Immediately after the collapse of the World Trade Center, CWE executive director Joe McDermott, a former Feinstein aide at municipal workers' Local 237, gave a forceful speech to an emergency meeting of government, business, and labor leaders. McDermott urged collective action to help the estimated 100,000 workers displaced by the disaster. The resulting massive congressional funding helped CWE create 7,000 new jobs, provide aid to 300 small businesses, and train another 8,000 New Yorkers, according to a report issued last year by the group.
David Jason Fischer, who has studied training programs for the Center for an Urban Future, said CWE was a key player. "The Consortium played an important role in the city's workforce system, particularly after September 11," he said. "At the time, they were the only provider with anywhere close to the capacity and connections to meet the need.

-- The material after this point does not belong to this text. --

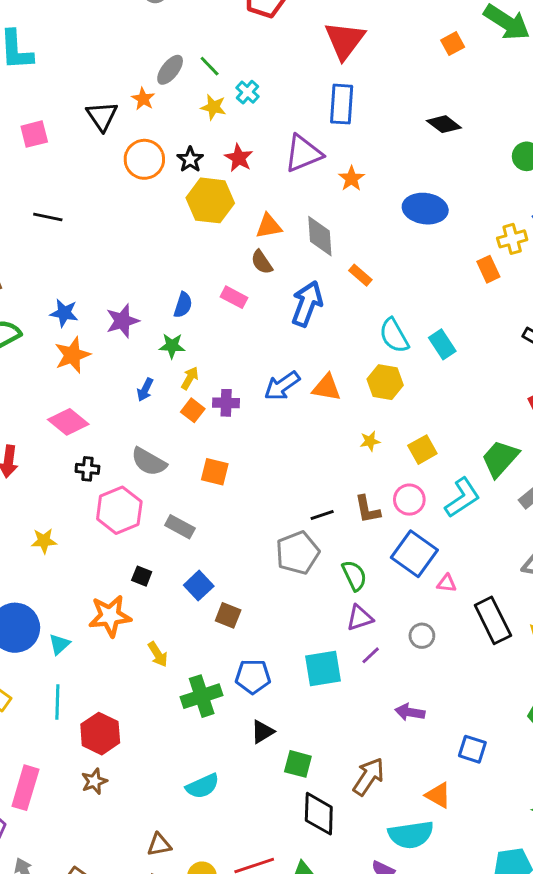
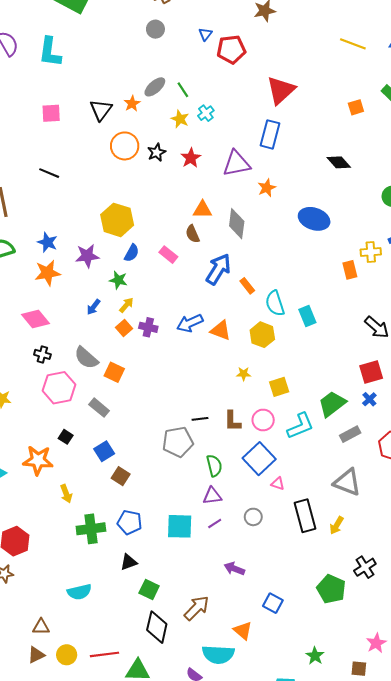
yellow hexagon: (210, 200) -> (117, 220), moved
orange rectangle: (360, 275) -> (247, 286), moved
orange square: (215, 472) -> (114, 372), moved

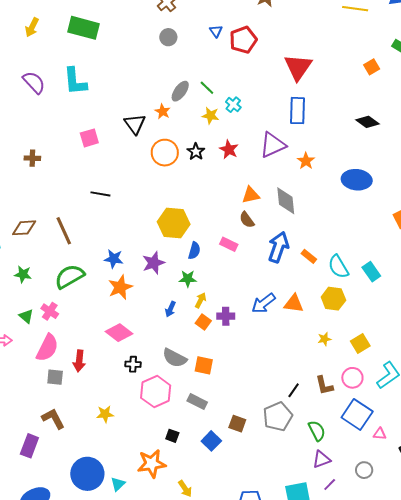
black line: (200, 419) -> (294, 390), turned -35
brown square: (121, 476) -> (237, 424), moved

They did a lot of good in making job placements and showing that a clear system and strategy of how to provide employment services had value."
Although its role has diminished somewhat since the 9-11 funding was used up, CWE still claims to serve more than 100,000 workers annually. But it hasn't been without headaches. For a union-allied group, the organization has had decidedly contentious relations with the United Federation of Teachers chapter that represents its instructors. Contract talks have been bitter and protracted; teachers once even invaded the office of CWE's chief labor negotiator. In a flyer distributed to UFT members last year, the union also questioned the accuracy of CWE's financial statements, suggesting that more than $1 million was unaccounted for. Consortium officials responded that the union misunderstood the report.

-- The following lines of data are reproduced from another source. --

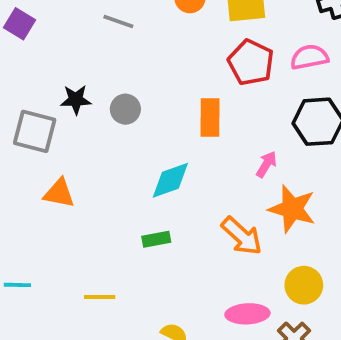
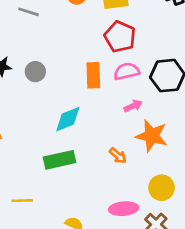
pink semicircle: (309, 57) -> (127, 71), moved
pink arrow: (266, 164) -> (133, 106), turned 36
orange arrow: (242, 236) -> (118, 156), size x0.6
green rectangle: (156, 239) -> (60, 160), size x1.6

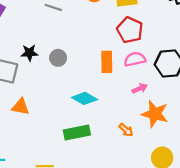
cyan diamond: (68, 119) -> (84, 98), turned 50

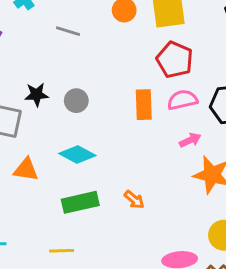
cyan diamond: (84, 98) -> (77, 154), moved
orange arrow: (126, 130) -> (134, 200), moved
green rectangle: (77, 132) -> (80, 202), moved

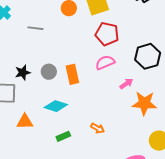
pink semicircle: (182, 100) -> (105, 62), moved
orange rectangle: (144, 105) -> (72, 74), moved
green rectangle: (80, 202) -> (63, 136), size x0.6

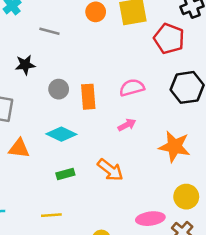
red pentagon: (107, 34) -> (169, 39), moved
black star: (23, 72) -> (25, 65), moved
pink arrow: (126, 84) -> (127, 125), moved
orange arrow: (97, 128) -> (110, 170), size x1.5

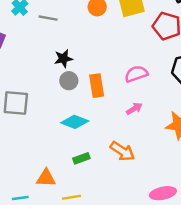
gray line: (49, 31) -> (48, 18), moved
black star: (25, 65) -> (63, 59), moved
orange triangle: (19, 148) -> (46, 178), moved

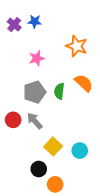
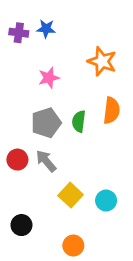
purple cross: (14, 25) -> (19, 33), turned -32
orange semicircle: (84, 83) -> (112, 110), turned 54
black circle: (39, 169) -> (21, 225), moved

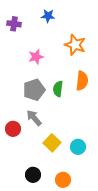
blue star: (46, 29) -> (48, 16), moved
red circle: (17, 160) -> (13, 129), moved
black circle: (21, 225) -> (33, 175), moved
orange circle: (73, 246) -> (63, 180), moved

Another headache was the testimony last year at the federal corruption trial of former state labor commissioner James McGowan, who was convicted of trying to steer contracts to a pal who ran a for-profit driver-training school. According to witnesses at the trial, McGowan met with CWE officials and later pushed for the Consortium to obtain a welfare-to-work contract so that it could give a subcontract to his friend's firm. The contract was never awarded, and no allegations of wrongdoing were leveled against CWE.
In scrutinizing the money trail leading to Boateng, CWE learned that its financial officer had been busy with his own side businesses. He and Madera, officials found, ran a prepaid phone card company. They also had an enterprise in which they bought junked cars and shipped them to Ghana to be repaired and sold. In New York, however, Boateng's ride was top drawer: He drove a 2003 Hummer. He is due to face a hearing this Thursday in Manhattan Supreme Court.